- [What is needed]: Quote the material exactly from the line that contains "выставлять или нет. Какой вкуснее не знаю" through its last line. Any pictures are to be left out.

** Opening Raw data block **

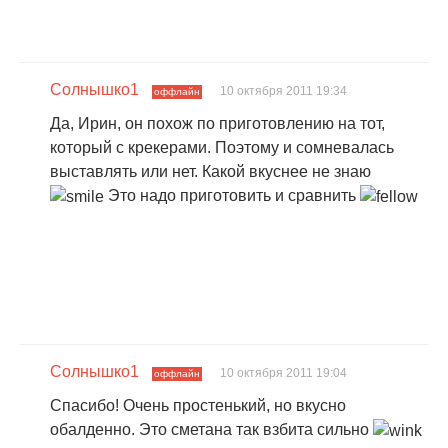
Солнышко1
10 октября 2011 19:34
оффлайн
Да, Ирин, он похож по приготовлению на тот,
который с крекерами. Поэтому и сомневалась
выставлять или нет. Какой вкуснее не знаю
Это надо приготовить и сравнить
Солнышко1
10 октября 2011 19:04
оффлайн
Спасибо! Очень простенький, но вкусно
обалденно. Это сметана так взбита сильно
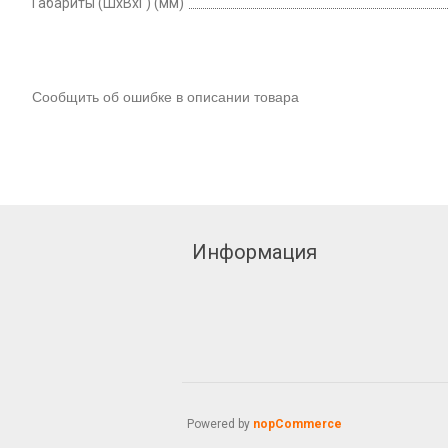
Габариты (ШxВxГ) (мм)
Сообщить об ошибке в описании товара
Информация
Powered by
nopCommerce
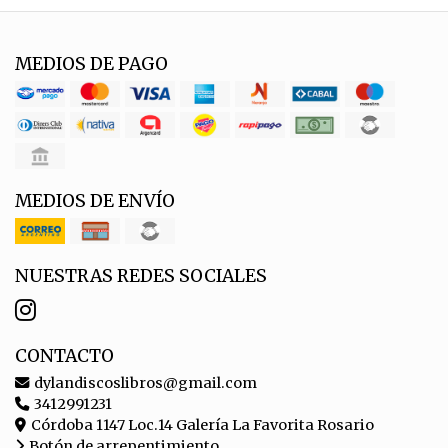
MEDIOS DE PAGO
MEDIOS DE ENVÍO
NUESTRAS REDES SOCIALES
CONTACTO
dylandiscoslibros@gmail.com
3412991231
Córdoba 1147 Loc.14 Galería La Favorita Rosario
Botón de arrepentimiento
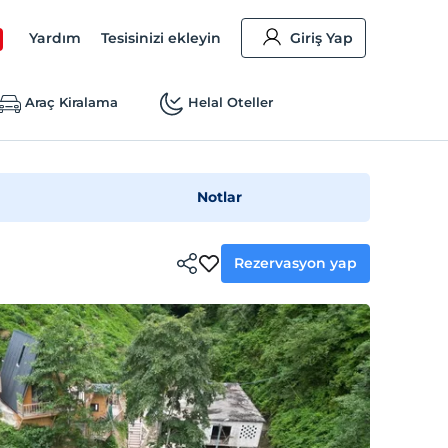
Yardım
Tesisinizi ekleyin
Giriş Yap
Araç Kiralama
Helal Oteller
Notlar
Rezervasyon yap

** Closing Raw data block **

- [Reply to the exercise]:
выставлять или нет. Какой вкуснее не знаю
Это надо приготовить и сравнить
Солнышко1
10 октября 2011 19:04
оффлайн
Спасибо! Очень простенький, но вкусно
обалденно. Это сметана так взбита сильно
Габариты (ШxВxГ) (мм)
Сообщить об ошибке в описании товара
Информация
Powered by
nopCommerce
MEDIOS DE PAGO
MEDIOS DE ENVÍO
NUESTRAS REDES SOCIALES
CONTACTO
dylandiscoslibros@gmail.com
3412991231
Córdoba 1147 Loc.14 Galería La Favorita Rosario
Botón de arrepentimiento
Yardım
Tesisinizi ekleyin
Giriş Yap
Araç Kiralama
Helal Oteller
Notlar
Rezervasyon yap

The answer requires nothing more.